Yakir Aharonov and Daniel Rohrlich argue in their book Quantum Paradoxes:
that the energy-time uncertainty principle does not hold in all cases.
Aharonov and Rohrlich present their argument in chapters 7 and 8. They assume a time-dependent coupling constant g(t), which differs from zero between times t = 0 and t = T, and couples the system under measurement and the measuring device.
If one can measure something with an arbitrary precision, and have T arbitrarily small, then they say the measurement can be done impulsively.
An uncertainty principle for preparation of a wave packet
A measurement is related to preparing a quantum system to a certain state.
How quickly we can prepare a photon whose energy E is known with a great precision?
We need to create a wave packet whose spectrum in the Fourier decomposition is narrow and close to E. Such a wave packet necessarily is very long. How can we create such a wave packet?

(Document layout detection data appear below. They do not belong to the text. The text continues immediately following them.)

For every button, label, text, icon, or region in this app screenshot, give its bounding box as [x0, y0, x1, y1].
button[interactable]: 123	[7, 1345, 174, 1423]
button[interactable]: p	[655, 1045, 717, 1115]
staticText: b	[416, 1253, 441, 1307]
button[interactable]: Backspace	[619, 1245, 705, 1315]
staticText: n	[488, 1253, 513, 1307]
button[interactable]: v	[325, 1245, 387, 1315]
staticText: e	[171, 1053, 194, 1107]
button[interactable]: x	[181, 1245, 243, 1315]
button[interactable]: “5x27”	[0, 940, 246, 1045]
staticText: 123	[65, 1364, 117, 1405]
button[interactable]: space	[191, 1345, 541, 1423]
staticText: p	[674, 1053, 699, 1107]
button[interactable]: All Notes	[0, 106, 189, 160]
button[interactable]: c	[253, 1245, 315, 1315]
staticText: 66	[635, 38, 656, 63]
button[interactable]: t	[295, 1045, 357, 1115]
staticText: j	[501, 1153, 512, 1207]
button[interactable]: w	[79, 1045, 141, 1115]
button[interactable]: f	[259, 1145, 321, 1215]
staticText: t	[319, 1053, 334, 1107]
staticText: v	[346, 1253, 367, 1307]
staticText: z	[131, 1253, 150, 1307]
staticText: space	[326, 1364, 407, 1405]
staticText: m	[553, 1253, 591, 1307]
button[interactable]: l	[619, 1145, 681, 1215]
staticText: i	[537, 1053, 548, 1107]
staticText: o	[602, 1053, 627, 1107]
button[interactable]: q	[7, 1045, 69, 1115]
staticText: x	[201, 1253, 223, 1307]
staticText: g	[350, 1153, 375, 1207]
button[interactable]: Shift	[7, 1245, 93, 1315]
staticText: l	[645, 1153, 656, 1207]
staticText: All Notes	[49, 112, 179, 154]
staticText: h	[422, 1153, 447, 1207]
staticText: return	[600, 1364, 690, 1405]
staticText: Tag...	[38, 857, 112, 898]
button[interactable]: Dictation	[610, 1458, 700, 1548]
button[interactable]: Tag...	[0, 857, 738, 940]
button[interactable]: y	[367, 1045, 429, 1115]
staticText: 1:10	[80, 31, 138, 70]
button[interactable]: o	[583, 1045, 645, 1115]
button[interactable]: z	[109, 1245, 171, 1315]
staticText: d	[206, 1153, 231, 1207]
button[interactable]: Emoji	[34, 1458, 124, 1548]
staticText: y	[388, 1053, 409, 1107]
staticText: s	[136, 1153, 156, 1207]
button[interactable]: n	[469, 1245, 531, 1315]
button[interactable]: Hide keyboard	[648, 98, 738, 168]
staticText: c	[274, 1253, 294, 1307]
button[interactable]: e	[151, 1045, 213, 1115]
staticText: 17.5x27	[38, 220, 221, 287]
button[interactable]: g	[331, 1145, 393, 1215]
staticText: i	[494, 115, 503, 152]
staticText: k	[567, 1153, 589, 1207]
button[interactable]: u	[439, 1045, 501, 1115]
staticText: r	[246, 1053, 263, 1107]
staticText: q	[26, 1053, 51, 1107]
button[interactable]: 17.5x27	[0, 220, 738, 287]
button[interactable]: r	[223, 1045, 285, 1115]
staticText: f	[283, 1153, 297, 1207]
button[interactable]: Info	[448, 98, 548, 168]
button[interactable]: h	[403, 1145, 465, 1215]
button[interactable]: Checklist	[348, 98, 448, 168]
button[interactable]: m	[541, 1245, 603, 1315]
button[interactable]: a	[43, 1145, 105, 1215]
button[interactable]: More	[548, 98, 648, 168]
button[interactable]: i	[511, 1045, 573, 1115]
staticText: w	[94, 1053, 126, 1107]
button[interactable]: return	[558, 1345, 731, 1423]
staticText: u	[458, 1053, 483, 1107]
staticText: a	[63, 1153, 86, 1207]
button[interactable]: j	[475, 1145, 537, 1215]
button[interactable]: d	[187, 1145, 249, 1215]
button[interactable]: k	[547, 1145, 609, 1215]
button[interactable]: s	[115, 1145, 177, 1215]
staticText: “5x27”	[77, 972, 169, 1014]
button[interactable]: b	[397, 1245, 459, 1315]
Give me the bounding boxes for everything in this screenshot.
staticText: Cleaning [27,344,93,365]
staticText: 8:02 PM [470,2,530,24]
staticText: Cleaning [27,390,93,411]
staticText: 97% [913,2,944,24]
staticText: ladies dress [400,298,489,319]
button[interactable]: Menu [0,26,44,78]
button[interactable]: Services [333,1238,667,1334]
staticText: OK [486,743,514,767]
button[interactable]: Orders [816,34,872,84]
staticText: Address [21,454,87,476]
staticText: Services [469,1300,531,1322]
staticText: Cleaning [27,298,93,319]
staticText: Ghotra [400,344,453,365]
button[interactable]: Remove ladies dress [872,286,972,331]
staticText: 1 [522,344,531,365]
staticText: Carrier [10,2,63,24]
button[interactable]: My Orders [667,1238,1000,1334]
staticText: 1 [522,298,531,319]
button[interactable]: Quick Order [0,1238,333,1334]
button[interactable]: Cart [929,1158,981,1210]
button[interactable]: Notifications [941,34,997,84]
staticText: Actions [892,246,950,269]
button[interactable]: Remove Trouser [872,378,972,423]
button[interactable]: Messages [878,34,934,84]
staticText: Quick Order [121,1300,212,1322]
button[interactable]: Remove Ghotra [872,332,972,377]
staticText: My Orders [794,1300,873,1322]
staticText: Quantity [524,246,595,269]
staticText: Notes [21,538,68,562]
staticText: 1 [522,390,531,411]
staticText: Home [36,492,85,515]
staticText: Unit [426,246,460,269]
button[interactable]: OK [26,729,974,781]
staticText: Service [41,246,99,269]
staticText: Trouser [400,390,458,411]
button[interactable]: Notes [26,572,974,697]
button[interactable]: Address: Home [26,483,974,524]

If a hydrogen atom decays to a lower energy state, it sends a photon from a very small spatial volume, compared to the wavelength of the photon (λ is around 100 nm, while the diameter of the atom is only 0.1 nm). This shows that we can create a required wave packet in a small spatial volume if we have a long time available to create the packet.
On the other hand, we may imagine a very long device which creates a very long electromagnetic wave packet almost instantaneously.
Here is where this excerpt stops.